Wherever the string "content" shows up in the records below, return that line.

/---

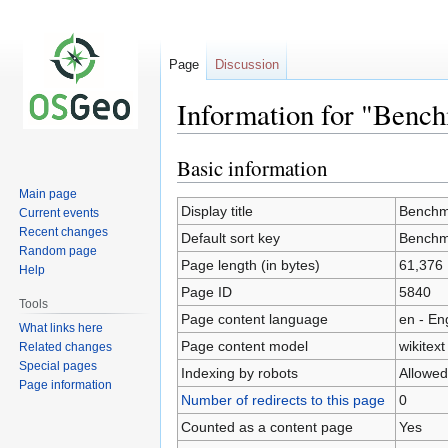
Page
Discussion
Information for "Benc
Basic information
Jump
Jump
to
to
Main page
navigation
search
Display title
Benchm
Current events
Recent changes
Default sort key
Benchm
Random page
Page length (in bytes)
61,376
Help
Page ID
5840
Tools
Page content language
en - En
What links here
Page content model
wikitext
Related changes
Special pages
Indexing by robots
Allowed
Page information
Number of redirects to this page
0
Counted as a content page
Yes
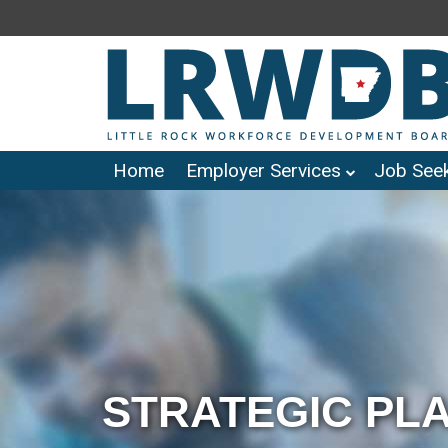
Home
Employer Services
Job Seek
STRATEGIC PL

\---
/---

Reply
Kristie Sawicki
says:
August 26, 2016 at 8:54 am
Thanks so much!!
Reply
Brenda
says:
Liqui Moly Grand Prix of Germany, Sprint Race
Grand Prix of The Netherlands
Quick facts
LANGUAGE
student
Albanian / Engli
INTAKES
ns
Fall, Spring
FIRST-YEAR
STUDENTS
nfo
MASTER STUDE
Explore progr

\---

--- TASK RESPONSE ---
Page content language
Page content model
Counted as a content page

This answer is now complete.